━━━ THE RECORDS
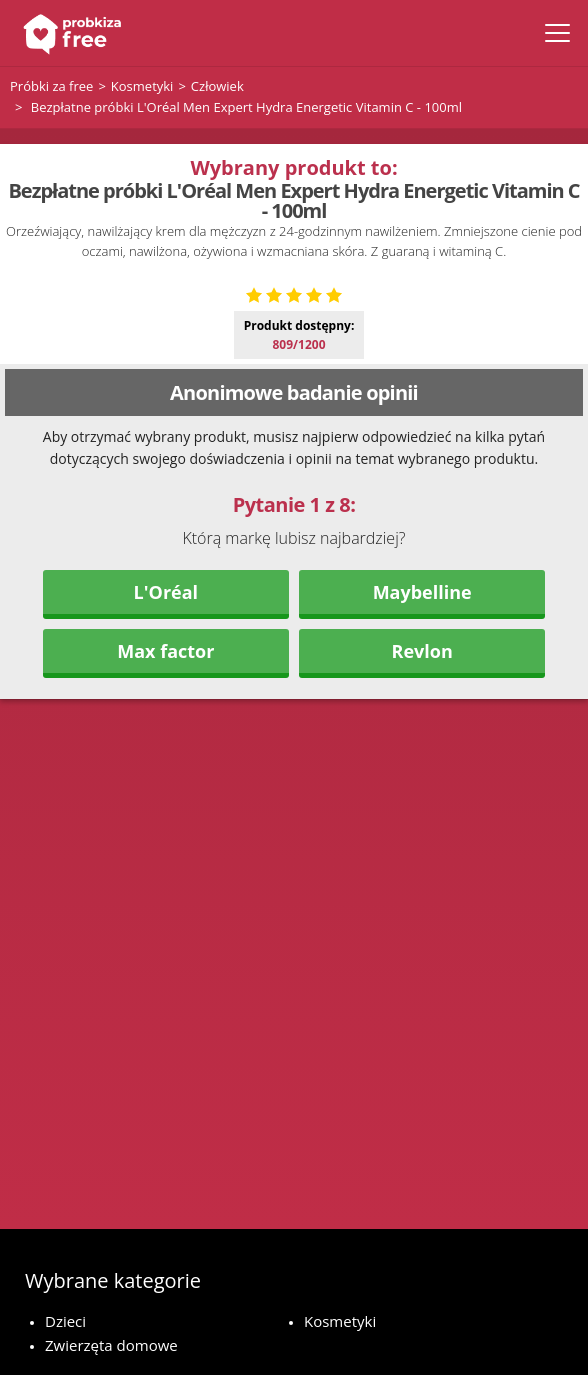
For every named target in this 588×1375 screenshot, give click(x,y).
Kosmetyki (340, 1321)
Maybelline (422, 734)
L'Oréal (166, 734)
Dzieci (65, 1321)
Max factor (165, 793)
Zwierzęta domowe (111, 1345)
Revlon (422, 793)
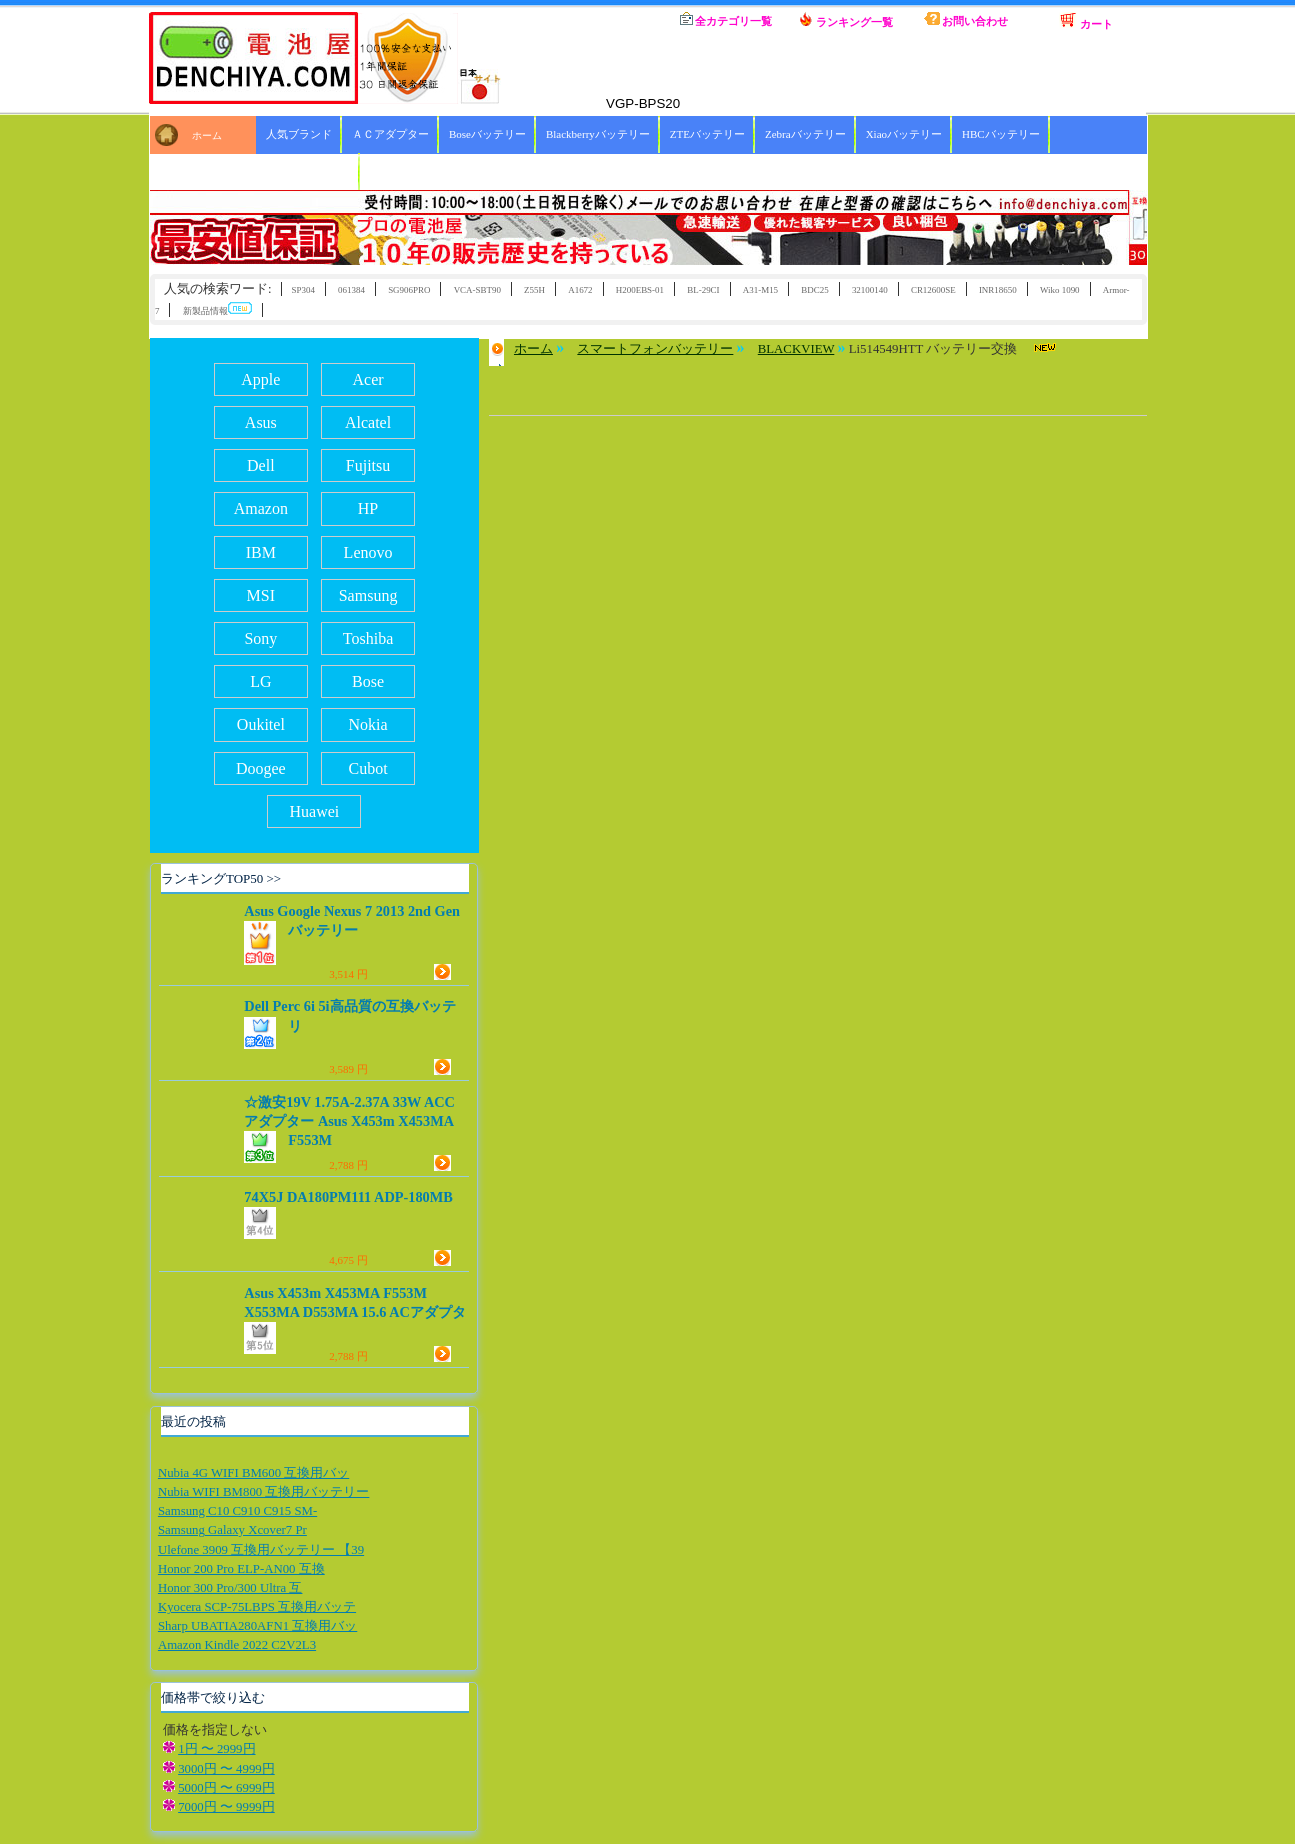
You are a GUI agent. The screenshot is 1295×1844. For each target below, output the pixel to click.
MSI (261, 595)
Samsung (368, 595)
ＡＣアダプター (390, 134)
━━━━━━
Retype, word for word, the line containing "Dzieci (65, 1321)" and each line after it through the end of the data, leaving any picture out.

• ANSWER BOX:
Dzieci (65, 1321)
Max factor (165, 793)
Zwierzęta domowe (111, 1345)
Revlon (422, 793)
You are a GUI agent. The screenshot is 1295×1844. For each target below, output the pixel to click.
MSI (261, 595)
Samsung (368, 595)
ＡＣアダプター (390, 134)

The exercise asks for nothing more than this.